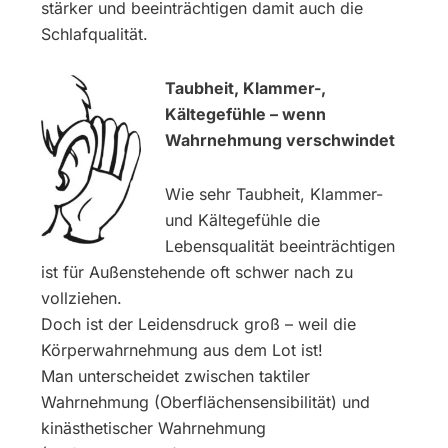
stärker und beeinträchtigen damit auch die
Schlafqualität.
Taubheit, Klammer-,
Kältegefühle – wenn
Wahrnehmung verschwindet
Wie sehr Taubheit, Klammer-
und Kältegefühle die
Lebensqualität beeinträchtigen
ist für Außenstehende oft schwer nach zu
vollziehen.
Doch ist der Leidensdruck groß – weil die
Körperwahrnehmung aus dem Lot ist!
Man unterscheidet zwischen taktiler
Wahrnehmung (Oberflächensensibilität) und
kinästhetischer Wahrnehmung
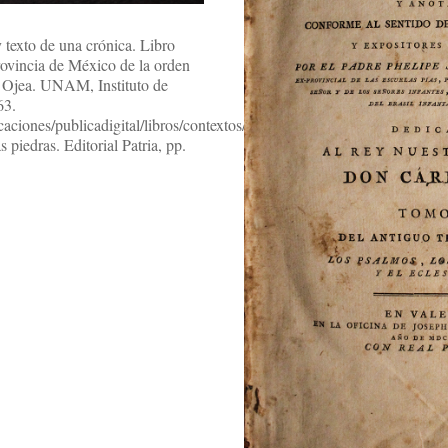
 texto de una crónica. Libro
 Provincia de México de la orden
 Ojea. UNAM, Instituto de
63.
ciones/publicadigital/libros/contextos/texto.html
s piedras. Editorial Patria, pp.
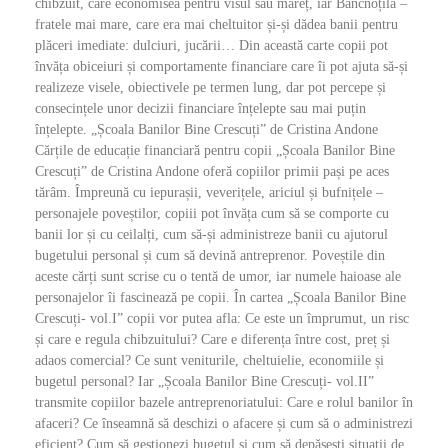
chibzuit, care economisea pentru visul său măreț, iar Bancnoțilă –
fratele mai mare, care era mai cheltuitor și-și dădea banii pentru
plăceri imediate: dulciuri, jucării… Din această carte copii pot
învăța obiceiuri și comportamente financiare care îi pot ajuta să-și
realizeze visele, obiectivele pe termen lung, dar pot percepe și
consecințele unor decizii financiare înțelepte sau mai puțin
înțelepte. „Școala Banilor Bine Crescuți” de Cristina Andone
Cărțile de educație financiară pentru copii „Școala Banilor Bine
Crescuți” de Cristina Andone oferă copiilor primii pași pe aces
tărâm. Împreună cu iepurașii, veverițele, ariciul și bufnițele –
personajele poveștilor, copiii pot învăța cum să se comporte cu
banii lor și cu ceilalți, cum să-și administreze banii cu ajutorul
bugetului personal și cum să devină antreprenor. Poveștile din
aceste cărți sunt scrise cu o tentă de umor, iar numele haioase ale
personajelor îi fascinează pe copii. În cartea „Școala Banilor Bine
Crescuți- vol.I” copii vor putea afla: Ce este un împrumut, un risc
și care e regula chibzuitului? Care e diferența între cost, preț și
adaos comercial? Ce sunt veniturile, cheltuielie, economiile și
bugetul personal? Iar „Școala Banilor Bine Crescuți- vol.II”
transmite copiilor bazele antreprenoriatului: Care e rolul banilor în
afaceri? Ce înseamnă să deschizi o afacere și cum să o administrezi
eficient? Cum să gestionezi bugetul și cum să depășesti situații de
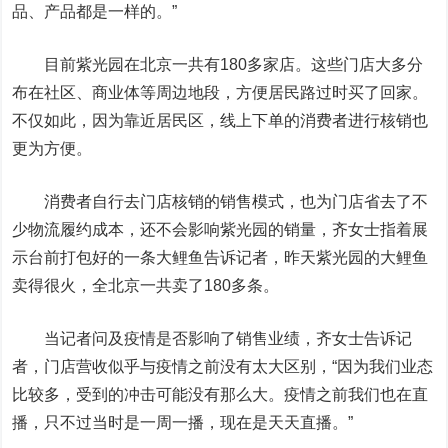
品、产品都是一样的。”
目前紫光园在北京一共有180多家店。这些门店大多分
布在社区、商业体等周边地段，方便居民路过时买了回家。
不仅如此，因为靠近居民区，线上下单的消费者进行核销也
更为方便。
消费者自行去门店核销的销售模式，也为门店省去了不
少物流履约成本，还不会影响紫光园的销量，齐女士指着展
示台前打包好的一条大鲤鱼告诉记者，昨天紫光园的大鲤鱼
卖得很火，全北京一共卖了180多条。
当记者问及疫情是否影响了销售业绩，齐女士告诉记
者，门店营收似乎与疫情之前没有太大区别，“因为我们业态
比较多，受到的冲击可能没有那么大。疫情之前我们也在直
播，只不过当时是一周一播，现在是天天直播。”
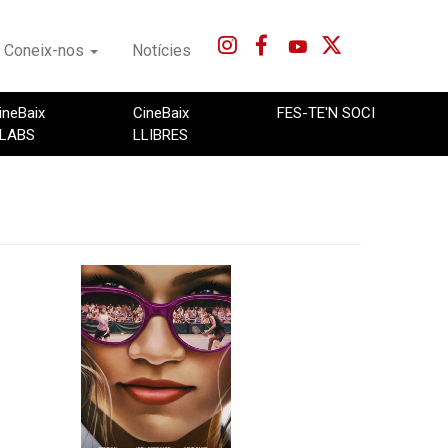
Coneix-nos
Notícies
ineBaix
CineBaix
FES-TE'N SOCI
LABS
LLIBRES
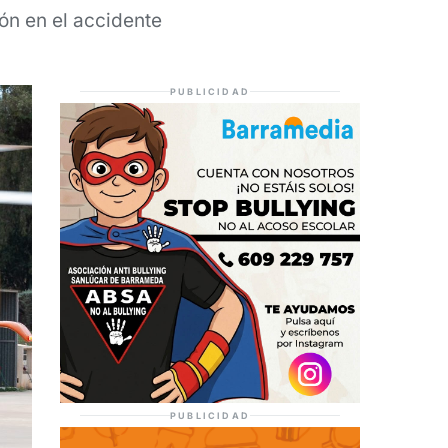
ón en el accidente
PUBLICIDAD
PUBLICIDAD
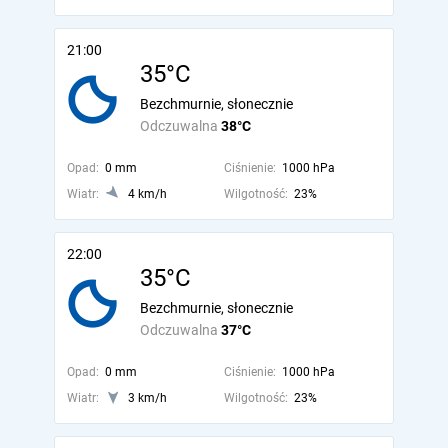
21:00
35°C
Bezchmurnie, słonecznie
Odczuwalna
38°C
Opad:
0 mm
Ciśnienie:
1000 hPa
Wiatr:
4 km/h
Wilgotność:
23%
22:00
35°C
Bezchmurnie, słonecznie
Odczuwalna
37°C
Opad:
0 mm
Ciśnienie:
1000 hPa
Wiatr:
3 km/h
Wilgotność:
23%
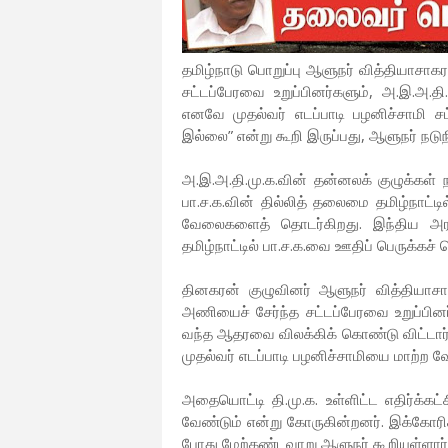
தமிழ்நாடு பொறுப்பு ஆளுநர் வித்தியாசாக
சட்டப்பேரவை உறுப்பினர்களும், அ.இ.அ.த
எனவே முதல்வர் எடப்பாடி பழனிச்சாமி 
இல்லை” என்று கூறி இருப்பது, ஆளுநர் ந
அ.இ.அ.தி.மு.க.வின் தன்னலக் குழுக்கள் 
பா.ச.க.வின் தில்லித் தலைமை தமிழ்நாட்
வேலைகளைத் தொடர்கிறது. இந்திய அரசமை
தமிழ்நாட்டில் பா.ச.க.வை ஊதிப் பெருக்கச்
தினகரன் குழுவினர் ஆளுநர் வித்தியாசா
அணியைச் சேர்ந்த சட்டப்பேரவை உறுப்பினர்
வந்த ஆதரவை விலக்கிக் கொண்டு விட்டார்
முதல்வர் எடப்பாடி பழனிச்சாமியை மாற்ற வ
அதையொட்டி தி.மு.க. உள்ளிட்ட எதிர்க்க
வேண்டும் என்று கோருகின்றனர். இக்கோரி
போது மேற்கண்டவாறு ஆளுநர் கூறியுள்ளார்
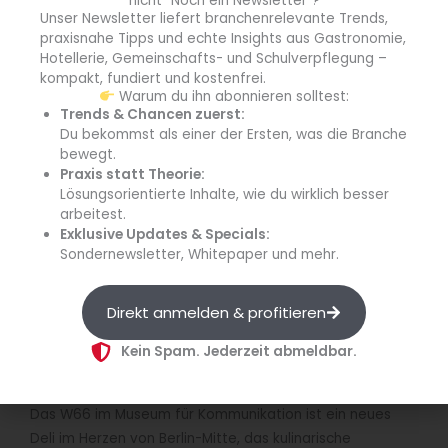
nicht "Noch ein Newsletter"?
Unser Newsletter liefert branchenrelevante Trends,
praxisnahe Tipps und echte Insights aus Gastronomie,
Hotellerie, Gemeinschafts- und Schulverpflegung –
kompakt, fundiert und kostenfrei.
Warum du ihn abonnieren solltest:
Auswahl süßer Speisen, die im W66 serviert werden.
Trends & Chancen zuerst:
Du bekommst als einer der Ersten, was die Branche
(Quelle: Katharina Bohm)
bewegt.
Praxis statt Theorie:
Gestartet wird am
3. August
mit „Fruits & Flames“: Die
Lösungsorientierte Inhalte, wie du wirklich besser
Gäste erwaten ausgewählte Speisen wie gegrillte
arbeitest.
Ananas und sommerliche Ceviche, Yakitori-Spieße mit
Exklusive Updates & Specials:
Aprikosenglasur (mit vegetarischen und veganen
Sondernewsletter, Whitepaper und mehr.
Optionen), Pfirsich-Burrata-Crostini, hausgemachtes
Brot, Brioche und Kuchen sowie ein umfassendes
Direkt anmelden & profitieren
Getränkeangebot mit einem Aperitif, Weißwein im Free
Flow, einem Kaffee und Wasser.
Kein Spam. Jederzeit abmeldbar.
Das Konzept des W66
Das W66 im Museum für Kommunikation ist ein neues
Deli im Herzen von Berlin-Mitte, das kulinarische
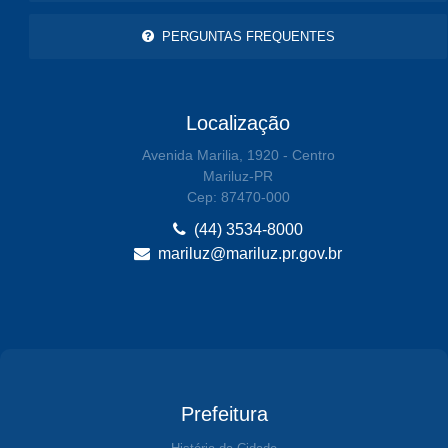
PERGUNTAS FREQUENTES
Localização
Avenida Marilia, 1920 - Centro
Mariluz-PR
Cep: 87470-000
(44) 3534-8000
mariluz@mariluz.pr.gov.br
Prefeitura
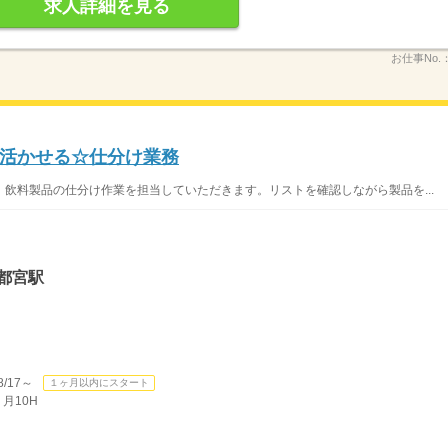
求人詳細を見る
お仕事No.
活かせる☆仕分け業務
飲料製品の仕分け作業を担当していただきます。リストを確認しながら製品を...
都宮駅
/17～
１ヶ月以内にスタート
月10H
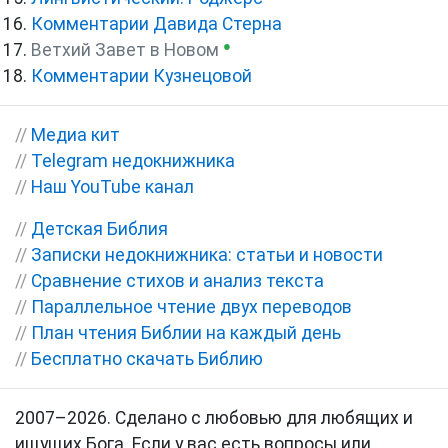
Комментарии Давида Стерна
●
Ветхий Завет в Новом
Комментарии Кузнецовой
//
Медиа кит
//
Telegram недокнижника
//
Наш YouTube канал
//
Детская Библия
//
Записки недокнижника: статьи и новости
//
Сравнение стихов и анализ текста
//
Параллельное чтение двух переводов
//
План чтения Библии на каждый день
//
Бесплатно скачать Библию
2007–2026. Сделано с любовью для любящих и
ищущих Бога. Если у вас есть вопросы или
☆ ☆ ☆ ☆
§ **The task**: Retype, in the same exact form, the lines of the material above from the line holding "தமிழ்நாடு பொறுப்பு ஆளுநர் வித்தியாசாக" through the line holding "பா.ச.க.வின் தில்லித் தலைமை தமிழ்நாட்".

§ **Reply**:
தமிழ்நாடு பொறுப்பு ஆளுநர் வித்தியாசாக
சட்டப்பேரவை உறுப்பினர்களும், அ.இ.அ.த
எனவே முதல்வர் எடப்பாடி பழனிச்சாமி 
இல்லை” என்று கூறி இருப்பது, ஆளுநர் ந
அ.இ.அ.தி.மு.க.வின் தன்னலக் குழுக்கள் 
பா.ச.க.வின் தில்லித் தலைமை தமிழ்நாட்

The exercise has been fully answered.